Case studies highlight how Spot Instances can significantly lower cloud costs for UK businesses. Take SmartNews, for example: they cut expenses for their main compute workloads by up to 50%. Similarly, Rippling managed to save 60% on EC2 compute costs and slash total cloud expenses by 50%.

However, achieving success with Spot Instances isn’t just about implementation - it’s about strategy. These examples show that careful planning and execution are non-negotiable. Companies that thrive with Spot Instances start by evaluating workload suitability, setting up strong automation systems, and ensuring thorough monitoring.

Using Spot Instances has been a success story for the company. We already know what capacity we will need depending on the criticality of the news, and we scale up the systems appropriately. – Ankit Singhal, Group Head of Core Infrastructure at SmartNews [17]

Although Amazon reports interruption rates of less than 5% [1], managing Spot Instances effectively requires fault-tolerant architectures that can respond quickly to any disruptions.

For businesses aiming to tap into these savings, having expert support is crucial. Hokstad Consulting specialises in creating optimised cloud infrastructures, offering tailored solutions to design automated, resilient Spot Instance strategies that maximise savings while maintaining service reliability.

For UK businesses ready to reduce costs and improve efficiency, Spot Instances, combined with professional guidance, can become a powerful tool for operational success.

FAQs

What are Spot Instances, and how do they differ from on-demand cloud instances?

Spot Instances offer a budget-friendly option compared to on-demand cloud instances by taking advantage of unused cloud resources. The cost savings can be substantial - sometimes as much as 90% less. This makes them a great choice for tasks that don't require constant uptime, like batch processing, data analysis, or testing environments.

That said, Spot Instances come with a trade-off. Since they rely on surplus capacity, they can be interrupted by the cloud provider if those resources are needed elsewhere. On the other hand, on-demand instances, while pricier, provide consistent availability and are a better fit for critical applications where reliability is non-negotiable.

How can businesses effectively handle interruptions when using Spot Instances?

To handle interruptions with Spot Instances effectively, businesses can use a few smart strategies. One of the most important is automation - leveraging tools that can automatically retry tasks, redistribute workloads, and manage failovers. This helps reduce downtime and keeps operations running smoothly.

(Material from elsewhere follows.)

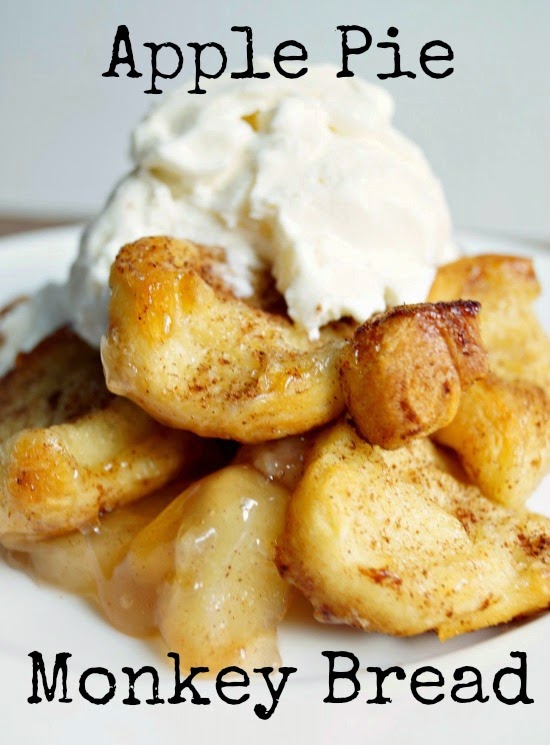 At what (x,y) coordinates should I click in order to perform the action: click on wall. Please return your answer as a coordinate pair (x, y). Looking at the image, I should click on 504,159. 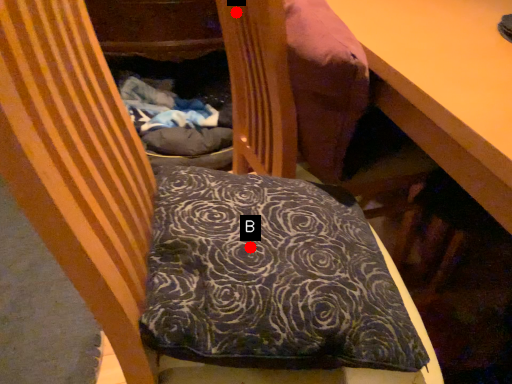 Question: Two points are circled on the image, labeled by A and B beside each circle. Which point is closer to the camera?

Choices:
 (A) A is closer
 (B) B is closer

Answer: (B)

Another approach is designing workloads to be interruption-tolerant. This means structuring critical processes so they can continue functioning even when instances are interrupted.

You should also make use of proactive notifications. Spot Instance interruption notices and rebalance recommendations allow you to anticipate changes and adjust resources before disruptions occur. By integrating these alerts into your workflows, you can respond dynamically and maintain stability while still enjoying the cost benefits of Spot Instances.

What workloads are ideal for Spot Instances, and how can businesses check if theirs are compatible?

Spot Instances work best for stateless, fault-tolerant, and flexible workloads. Typical examples include big data analytics, containerised applications, web servers, high-performance computing (HPC), and development or testing environments. They're especially useful for tasks that can handle occasional interruptions and adjust their scale as needed.

To see if Spot Instances are a good fit, businesses should assess whether their workloads can tolerate interruptions, function without persistent storage, and adapt to fluctuating availability. These instances are a budget-friendly option for non-critical tasks where constant reliability isn't a top priority.